__TASK OBJECTIVE__.
Print nothing beyond the line with "POINTS 2026": every line from the beginning of the data up to it, that line included, and no pictures.

__GIVEN INFORMATION__.

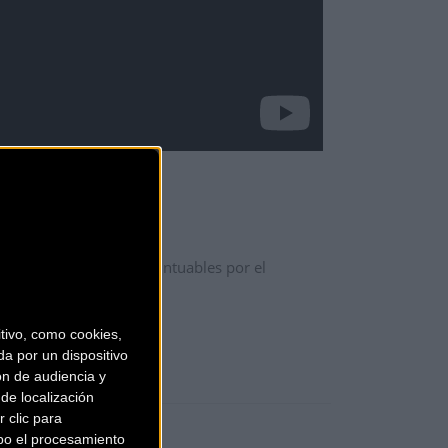
3 kms. con seis altos puntuables por el
ivo, como cookies,
a por un dispositivo
ón de audiencia y
de localización
 clic para
bo el procesamiento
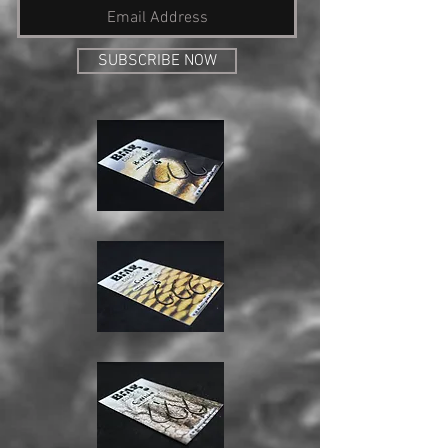
SUBSCRIBE NOW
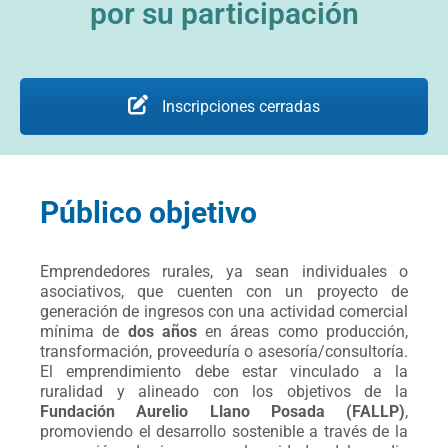
por su participación
Inscripciones cerradas
Público objetivo
Emprendedores rurales, ya sean individuales o
asociativos, que cuenten con un proyecto de
generación de ingresos con una actividad comercial
mínima de
dos años
en áreas como producción,
transformación, proveeduría o asesoría/consultoría.
El emprendimiento debe estar vinculado a la
ruralidad y alineado con los objetivos de la
Fundación Aurelio Llano Posada (FALLP)
,
promoviendo el desarrollo sostenible a través de la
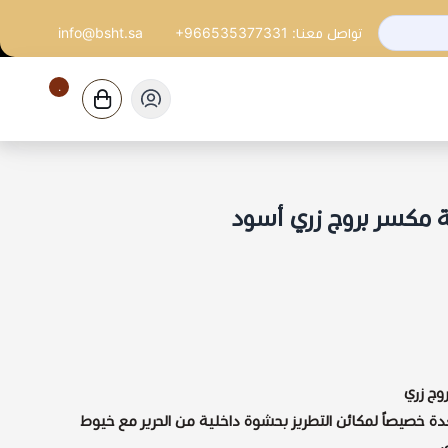
تواصل معنا:
+966535377331
info@bsht.sa
٠
٠ $
 مكسر بروج زري أسود
وج زري
 أفضل خيوط الزري عيار 10 المعدة خصيصاً لمكائن التطريز بحشوة داخلية من الحرير مع خيوط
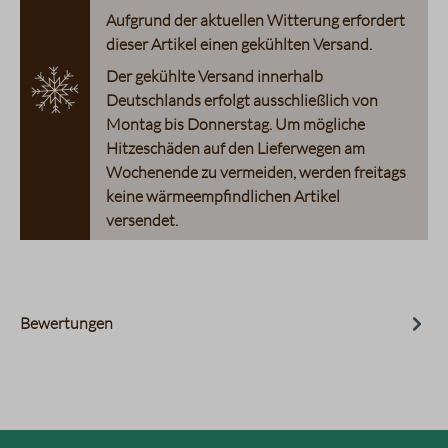
Aufgrund der aktuellen Witterung erfordert
dieser Artikel einen gekühlten Versand.
Der gekühlte Versand innerhalb
Deutschlands erfolgt ausschließlich von
Montag bis Donnerstag. Um mögliche
Hitzeschäden auf den Lieferwegen am
Wochenende zu vermeiden, werden freitags
keine wärmeempfindlichen Artikel
versendet.
Bewertungen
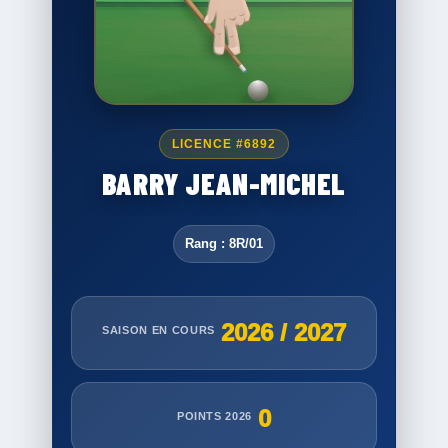
LICENCE #6892
BARRY JEAN-MICHEL
Rang : 8R/01
2026 / 2027
SAISON EN COURS
0
POINTS 2026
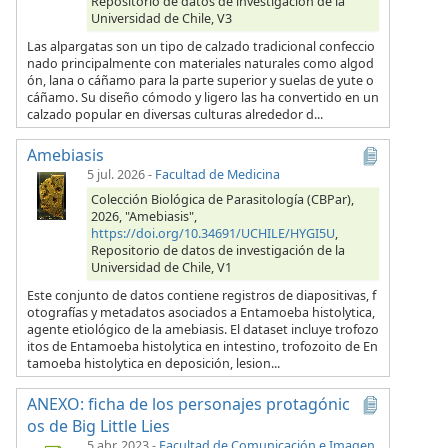
Repositorio de datos de investigación de la
Universidad de Chile, V3
Las alpargatas son un tipo de calzado tradicional confeccio
nado principalmente con materiales naturales como algod
ón, lana o cáñamo para la parte superior y suelas de yute o
cáñamo. Su diseño cómodo y ligero las ha convertido en un
calzado popular en diversas culturas alrededor d...
Amebiasis
5 jul. 2026
-
Facultad de Medicina
Colección Biológica de Parasitología (CBPar),
2026, "Amebiasis",
https://doi.org/10.34691/UCHILE/HYGI5U
,
Repositorio de datos de investigación de la
Universidad de Chile, V1
Este conjunto de datos contiene registros de diapositivas, f
otografías y metadatos asociados a Entamoeba histolytica,
agente etiológico de la amebiasis. El dataset incluye trofozo
itos de Entamoeba histolytica en intestino, trofozoito de En
tamoeba histolytica en deposición, lesion...
ANEXO: ficha de los personajes protagónic
os de Big Little Lies
5 abr. 2023
-
Facultad de Comunicación e Imagen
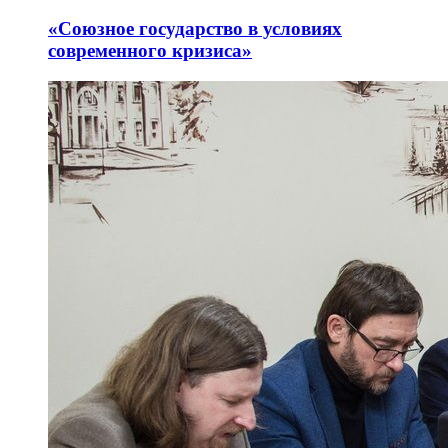
«Союзное государство в условиях
современного кризиса»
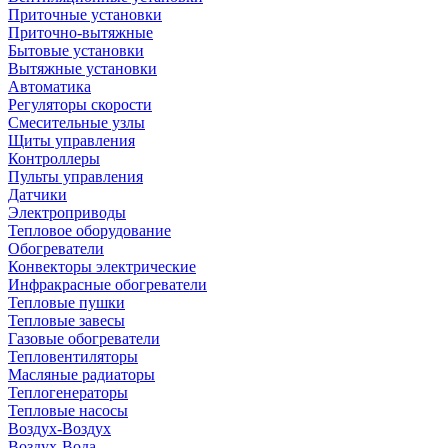
Приточные установки
Приточно-вытяжные
Бытовые установки
Вытяжные установки
Автоматика
Регуляторы скорости
Смесительные узлы
Щиты управления
Контроллеры
Пульты управления
Датчики
Электроприводы
Тепловое оборудование
Обогреватели
Конвекторы электрические
Инфракрасные обогреватели
Тепловые пушки
Тепловые завесы
Газовые обогреватели
Тепловентиляторы
Масляные радиаторы
Теплогенераторы
Тепловые насосы
Воздух-Воздух
Воздух-Вода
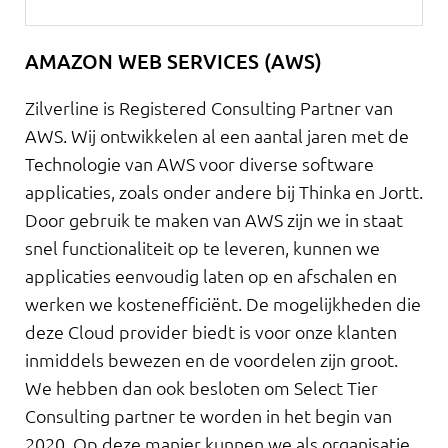
AMAZON WEB SERVICES (AWS)
Zilverline is Registered Consulting Partner van
AWS. Wij ontwikkelen al een aantal jaren met de
Technologie van AWS voor diverse software
applicaties, zoals onder andere bij Thinka en Jortt.
Door gebruik te maken van AWS zijn we in staat
snel functionaliteit op te leveren, kunnen we
applicaties eenvoudig laten op en afschalen en
werken we kostenefficiënt. De mogelijkheden die
deze Cloud provider biedt is voor onze klanten
inmiddels bewezen en de voordelen zijn groot.
We hebben dan ook besloten om Select Tier
Consulting partner te worden in het begin van
2020. Op deze manier kunnen we als organisatie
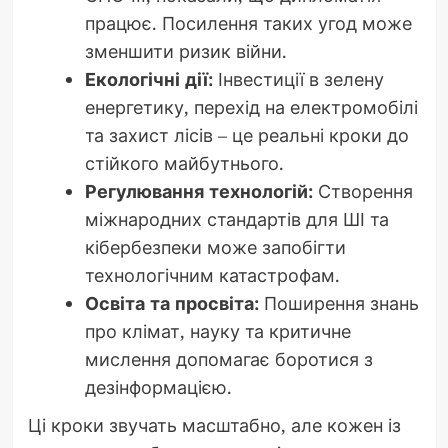
працює. Посилення таких угод може
зменшити ризик війни.
Екологічні дії:
Інвестиції в зелену
енергетику, перехід на електромобілі
та захист лісів – це реальні кроки до
стійкого майбутнього.
Регулювання технологій:
Створення
міжнародних стандартів для ШІ та
кібербезпеки може запобігти
технологічним катастрофам.
Освіта та просвіта:
Поширення знань
про клімат, науку та критичне
мислення допомагає боротися з
дезінформацією.
Ці кроки звучать масштабно, але кожен із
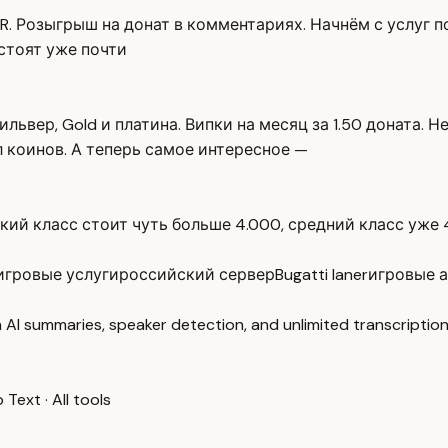
. Розыгрыш на донат в комментариях. Начнём с услуг по
 стоят уже почти
львер, Gold и платина. Випки на месяц за 1.50 доната. 
бл коинов. А теперь самое интересное —
изкий класс стоит чуть больше 4.000, средний класс уже 
игровые услуги
российский сервер
Bugatti laner
игровые 
 AI summaries, speaker detection, and unlimited transcription
o Text
·
All tools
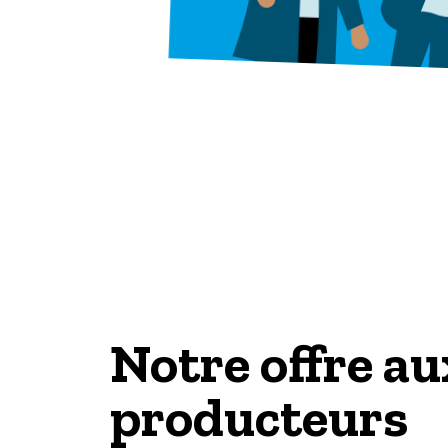
Notre offre au
producteurs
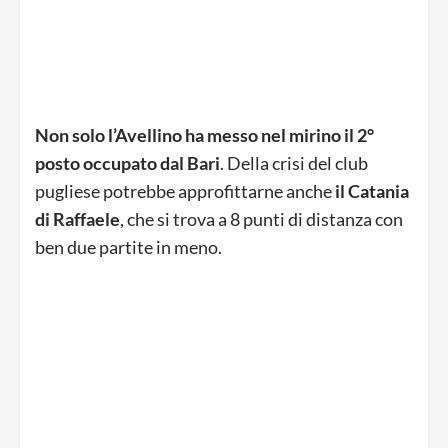
Non solo l’Avellino ha messo nel mirino il 2°
posto occupato dal Bari
. Della crisi del club
pugliese potrebbe approfittarne anche
il Catania
di Raffaele
, che si trova a 8 punti di distanza con
ben due partite in meno.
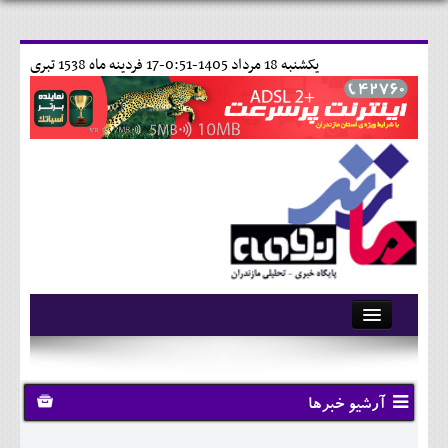
يکشنبه 18 مرداد 1405-0:51-
17 فردينه ماه 1538 تبری
آرشیو
تماس با ما
آرشیو خبرها
وبلاگ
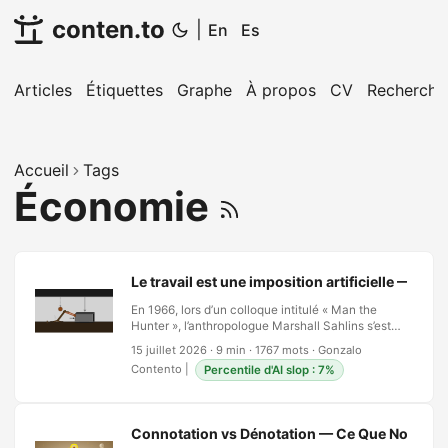
conten.to
|
En
Es
Articles
Étiquettes
Graphe
À propos
CV
Recherche
Accueil
Tags
Économie
Le travail est une imposition artificielle — Surv
En 1966, lors d’un colloque intitulé « Man the
Hunter », l’anthropologue Marshall Sahlins s’est
levé avec des données que d’autres avaient déjà
15 juillet 2026
·
9 min
·
1767 mots
·
Gonzalo
rassemblées — le travail de terrain de Richard
Contento
|
Percentile d'AI slop : 7%
Lee chez les Ju/‘hoansi du Kalahari, les études
d’Arnhem Land en Australie — et a dit tout haut ce
que personne n’osait formuler. Les chasseurs-
cueilleurs, systématiquement décrits comme
Connotation vs Dénotation — Ce Que Nous A
vivant à la limite extrême de la subsistance,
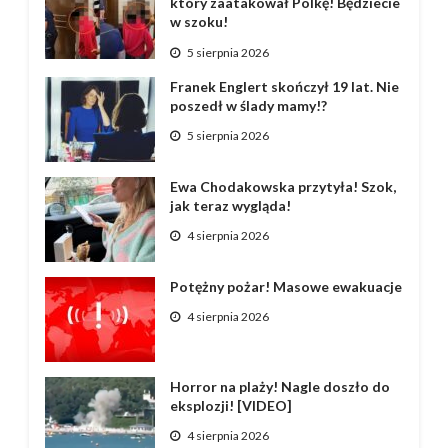
który zaatakował Polkę! Będziecie
w szoku!
5 sierpnia 2026
Franek Englert skończył 19 lat. Nie
poszedł w ślady mamy!?
5 sierpnia 2026
Ewa Chodakowska przytyła! Szok,
jak teraz wygląda!
4 sierpnia 2026
Potężny pożar! Masowe ewakuacje
4 sierpnia 2026
Horror na plaży! Nagle doszło do
eksplozji! [VIDEO]
4 sierpnia 2026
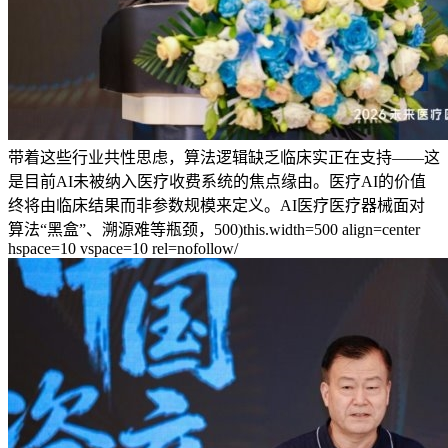
带着这些行业共性思虑，算法逻辑缺乏临床实正在支持——这
是目前AI未被纳入医疗收费系统的焦点缘由。医疗AI的价值
终将由临床结果而非参数规模来定义。AI医疗医疗器械面对
算法“黑盒”、溯源难等瓶颈，500)this.width=500 align=center
hspace=10 vspace=10 rel=nofollow/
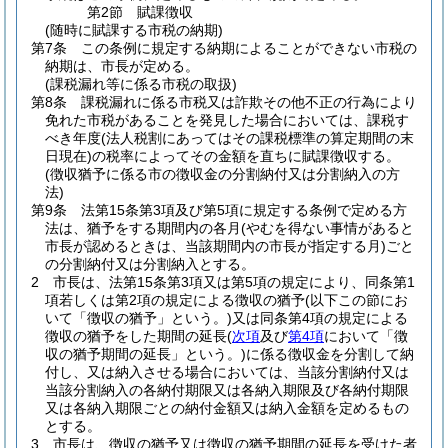
第2節
賦課徴収
(随時に賦課する市税の納期)
第7条
この条例に規定する納期によることができない市税の
納期は、市長が定める。
(課税漏れ等に係る市税の取扱)
第8条
課税漏れに係る市税又は詐欺その他不正の行為により
免れた市税があることを発見した場合においては、課税す
べき年度
(法人税割にあってはその課税標準の算定期間の末
日現在)
の税率によってその金額を直ちに賦課徴収する。
(徴収猶予に係る市の徴収金の分割納付又は分割納入の方
法)
第9条
法第15条第3項及び第5項に規定する条例で定める方
法は、猶予をする期間内の各月
(やむを得ない事情があると
市長が認めるときは、当該期間内の市長が指定する月)
ごと
の分割納付又は分割納入とする。
2
市長は、法第15条第3項又は第5項の規定により、同条第1
項若しくは第2項の規定による徴収の猶予
(以下この節にお
いて「徴収の猶予」という。)
又は同条第4項の規定による
徴収の猶予をした期間の延長
(
次項
及び
第4項
において「徴
収の猶予期間の延長」という。)
に係る徴収金を分割して納
付し、又は納入させる場合においては、当該分割納付又は
当該分割納入の各納付期限又は各納入期限及び各納付期限
又は各納入期限ごとの納付金額又は納入金額を定めるもの
とする。
3
市長は、徴収の猶予又は徴収の猶予期間の延長を受けた者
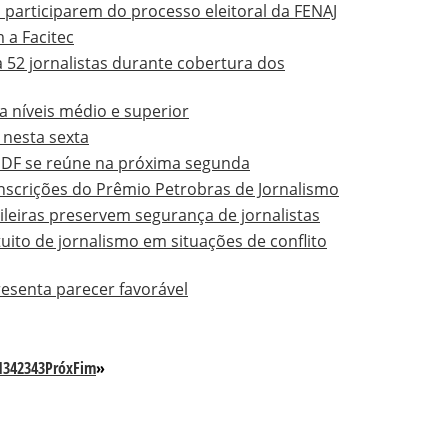
 participarem do processo eleitoral da FENAJ
 a Facitec
a 52 jornalistas durante cobertura dos
a níveis médio e superior
 nesta sexta
JPDF se reúne na próxima segunda
inscrições do Prêmio Petrobras de Jornalismo
ileiras preservem segurança de jornalistas
uito de jornalismo em situações de conflito
esenta parecer favorável
1
342
343
Próx
Fim
»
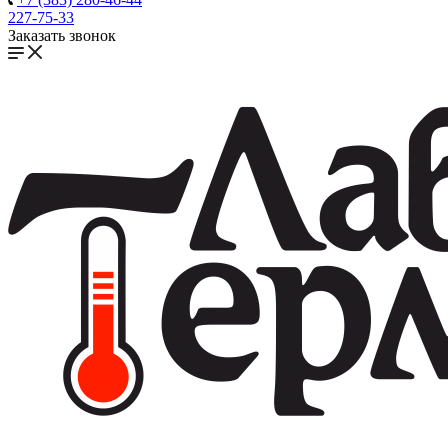
227-75-33
Заказать звонок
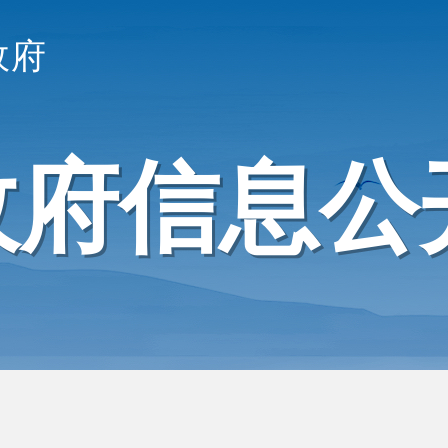
政府
政府信息公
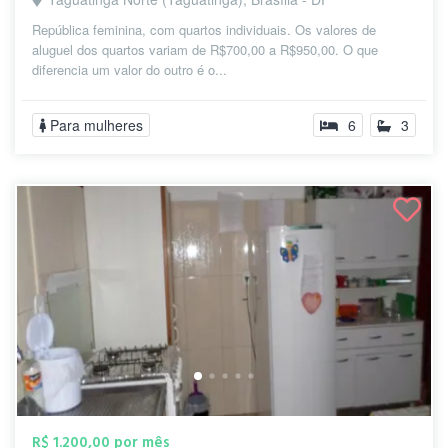
República feminina, com quartos individuais. Os valores de
aluguel dos quartos variam de R$700,00 a R$950,00. O que
diferencia um valor do outro é o...
Para mulheres
6
3
R$ 1.200,00 por mês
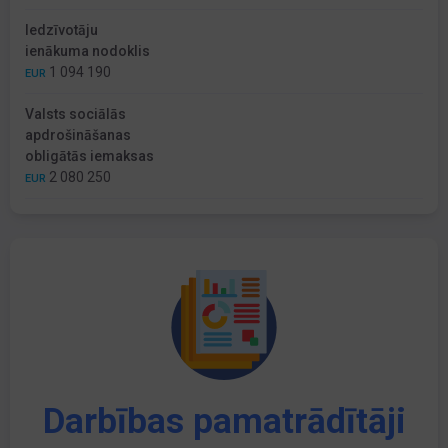
Iedzīvotāju
ienākuma nodoklis
1 094 190
EUR
Valsts sociālās
apdrošināšanas
obligātās iemaksas
2 080 250
EUR
Darbības pamatrādītāji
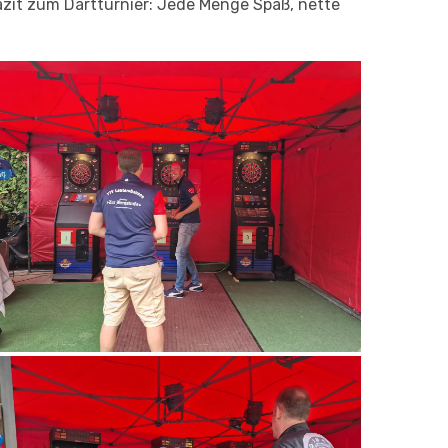
azit zum Dartturnier: Jede Menge Spaß, nette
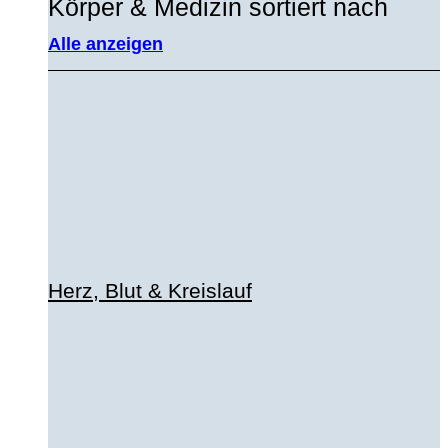
Körper & Medizin sortiert nach
Alle anzeigen
Herz, Blut & Kreislauf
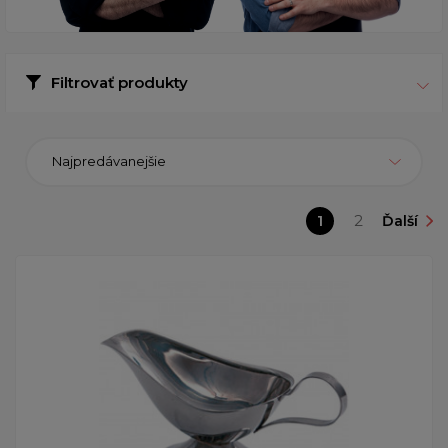
Filtrovať produkty
Najpredávanejšie
1
2
Ďalší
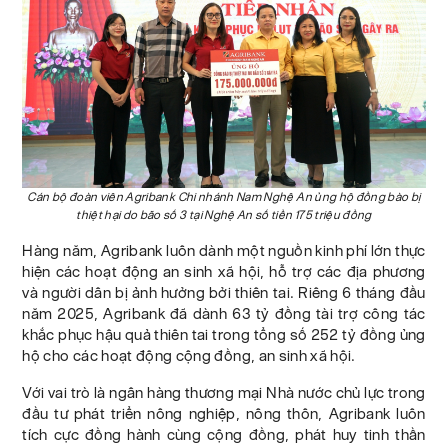
Cán bộ đoàn viên Agribank Chi nhánh Nam Nghệ An ủng hộ đồng bào bị
thiệt hại do bão số 3 tại Nghệ An số tiền 175 triệu đồng
Hàng năm, Agribank luôn dành một nguồn kinh phí lớn thực
hiện các hoạt động an sinh xã hội, hỗ trợ các địa phương
và người dân bị ảnh hưởng bởi thiên tai. Riêng 6 tháng đầu
năm 2025, Agribank đã dành 63 tỷ đồng tài trợ công tác
khắc phục hậu quả thiên tai trong tổng số 252 tỷ đồng ủng
hộ cho các hoạt động cộng đồng, an sinh xã hội.
Với vai trò là ngân hàng thương mại Nhà nước chủ lực trong
đầu tư phát triển nông nghiệp, nông thôn, Agribank luôn
tích cực đồng hành cùng cộng đồng, phát huy tinh thần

__FINAL ANSWER__.
3 kms. con seis altos puntuables por el
ivo, como cookies,
a por un dispositivo
ón de audiencia y
de localización
 clic para
bo el procesamiento
SUBSCRIBE NOW
por su participación
Inscripciones cerradas
Público objetivo
Emprendedores rurales, ya sean individuales o
asociativos, que cuenten con un proyecto de
generación de ingresos con una actividad comercial
mínima de
dos años
en áreas como producción,
transformación, proveeduría o asesoría/consultoría.
El emprendimiento debe estar vinculado a la
ruralidad y alineado con los objetivos de la
Fundación Aurelio Llano Posada (FALLP)
,
promoviendo el desarrollo sostenible a través de la
تواصل معنا:
+966535377331
info@bsht.sa
٠
٠ $
 مكسر بروج زري أسود
وج زري
 أفضل خيوط الزري عيار 10 المعدة خصيصاً لمكائن التطريز بحشوة داخلية من الحرير مع خيوط
Aufgrund der aktuellen Witterung erfordert
dieser Artikel einen gekühlten Versand.
Der gekühlte Versand innerhalb
Deutschlands erfolgt ausschließlich von
Montag bis Donnerstag. Um mögliche
Hitzeschäden auf den Lieferwegen am
Wochenende zu vermeiden, werden freitags
keine wärmeempfindlichen Artikel
versendet.
Bewertungen
LICENCE #6892
BARRY JEAN-MICHEL
Rang : 8R/01
2026 / 2027
SAISON EN COURS
0
POINTS 2026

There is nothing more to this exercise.